The US Secretary of State Rex Tillerson, while answering questions of lawmakers at a budget hearing of the House Foreign Affairs Committee this week, announced an inter-agency review of US funding and support to Pakistan. While this is the first explicit mention of Pakistan by the current administration, it in no way clears up what the policy towards the country will be. Hostile lawmakers have been present in the past and so have been military aid reductions, the real question here is what the top administration thinks.

That remains shrouded in mystery. For much of his term up till now, Donald Trump’s administration has been too busy battling internal crises to pay much attention to foreign policy . Even aspects of domestic policy which have an effect on foreign policy – such as the infamous ‘travel ban’ – have been mired in controversy. The upshot of all this is that apart from a grand show of strengthened relationship with Saudi Arabia – orchestrated by the Saudis themselves – and an irreverent visit to the European Union followed by withdrawal from the Paris climate agreement there is very little the presidency has done itself, leaving the running of foreign policy in the hands of career diplomats and military officials.

This is certainly not a bad thing, as most career officials are better versed in the global situation and invested in maintaining status qou policies.
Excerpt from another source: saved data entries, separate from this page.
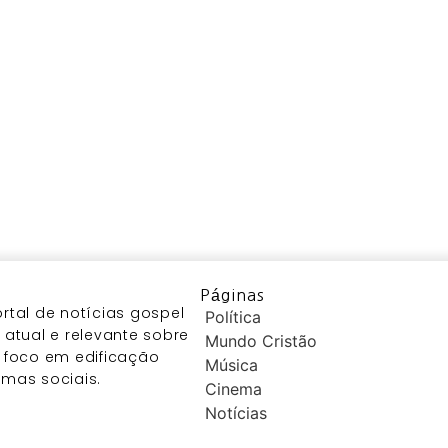
Páginas
tal de notícias gospel
Política
atual e relevante sobre
Mundo Cristão
 foco em edificação
Música
temas sociais.
Cinema
Notícias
However, working as de facto authority in absence of leadership means that polices can be changed from the top at any time.

This is especially true for the current presidency, which has branded Qatar as a “sponsor of terrorism” and took credit for its isolation, and sold it arms worth millions weeks later while still maintaining the largest US military base in the Middle East in that country. All this comes at the statements of career diplomats and military officials, who have struggled to reconcile these seismic changes.

For now, Pakistan should pay attention to Rex Tillerson and Gen James Mattis – the Defence Secretary filling the “Commander-in-Chief” role in absentia. Their actions and stated policy will govern the relationship between the two countries, but it should be mindful that this can change at any time. With a visit of Indian Prime Minister Narendra Modi to the US coming up, it is likely that this will happen sooner than later. The statements that Donald Trump makes after being prompted by the Indian Prime Minister will be much more revealing of how he plans to approach the Indo-Pak-Afghan region.